The Seattle Community College System (Seattle Colleges) has denied rumors that it will shut one of its campuses in 2023. Earlier this month, the system’s Chancellor and Vice Chancellor for Finance announced that one campus, Seattle Central, was spending money at an “unsustainable rate.” That left employees there wondering whether the announcement was setting the stage for Seattle Central’s eventual closure.

Currently, Seattle Central’s 2021-22 enrollment is only about two-thirds of what it was in 2014-2015. There is no local funding component for community colleges in Washington State. Community college revenue comes from the State of Washington, tuition, dual enrollment, and international enrollment.

Declines in international enrollment since 2014-15 have reduced the Seattle College’s income by $17M. International enrollment declined sharply at the start of the pandemic and has not recovered.

Today, there is little hope of cutting expenditures enough change Seattle Central’s future. The administration has cut the budget by 7.5% in the past year and still has a $15M deficit. Budget cuts affected all areas of the community college, including administration and instruction. Faculty salaries, which are determined by contract, remained intact.

Last year, the community college kept the size of the administration the same. This year, it plans to cut 15% from the top of the org chart. That would mean a loss of about eight high level administrators. While the faculty has avoided pay cuts and furloughs so far, they are unlikely to remain unscathed.

Seattle Colleges will consider a proposal to return their class sizes to pre-2010 levels. Currently, the student-teacher ratio is about 17:1. Reverting to 2010 staffing levels would increase the average class size to somewhere between 20-23 students. That would reduce total course sections and result in faculty layoffs.

Poor spending decisions will cost the community college

Even with these measures, the administration admits that Seattle Central may not be salvageable. Surprisingly, the system has no debt on which to pin its current financial troubles. Seattle Community College’s predicament results from severe over-reliance on out-of-district/international enrollment.

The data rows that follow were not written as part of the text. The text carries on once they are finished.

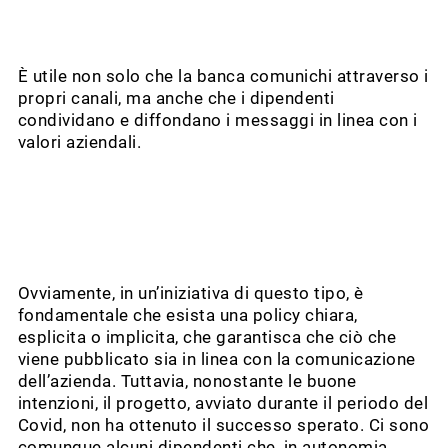
È utile non solo che la banca comunichi attraverso i
propri canali, ma anche che i dipendenti
condividano e diffondano i messaggi in linea con i
valori aziendali.
Ovviamente, in un’iniziativa di questo tipo, è
fondamentale che esista una policy chiara,
esplicita o implicita, che garantisca che ciò che
viene pubblicato sia in linea con la comunicazione
dell’azienda. Tuttavia, nonostante le buone
intenzioni, il progetto, avviato durante il periodo del
Covid, non ha ottenuto il successo sperato. Ci sono
comunque alcuni dipendenti che, in autonomia,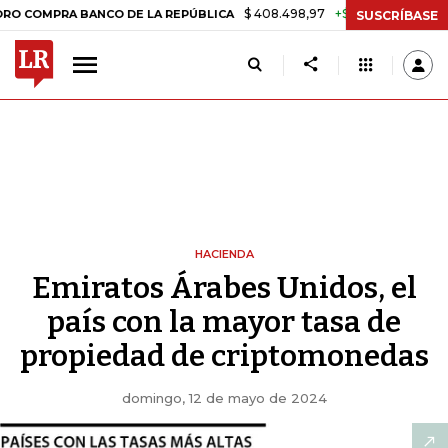
$ 408.498,97
+$ 8.753,81
+2,19%
RA BANCO DE LA REPÚBLICA
TAS
SUSCRÍBASE
HACIENDA
Emiratos Árabes Unidos, el
país con la mayor tasa de
propiedad de criptomonedas
domingo, 12 de mayo de 2024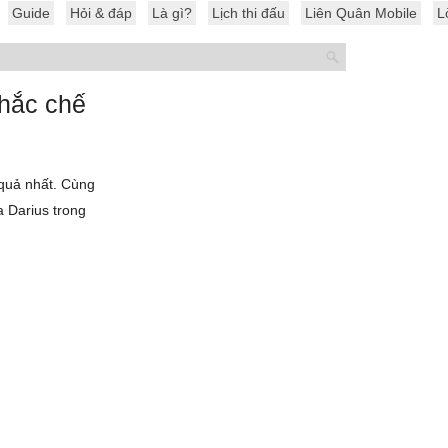
Guide
Hỏi & đáp
Là gì?
Lịch thi đấu
Liên Quân Mobile
L
khắc chế
 quả nhất. Cùng
 Darius trong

Over-spending on administration is also critical. Executive salaries increased by 38% between 2015-16 and 2019-20. In comparison, costs for other staff cohorts rose by 18%-19%. (Part-time faculty and hourly employee expenditures dropped by 11.3%.)

Seattle Central’s position demonstrates what happens when a community college administration shows no regard for the taxpayers or the students. In this case, the administration relied heavily on transient or unstable “other income” to balance its overspending. The revenue has dried up, but expenses keep rolling in. Ultimately, the community will lose a valued campus to pay for the administration’s misdeeds.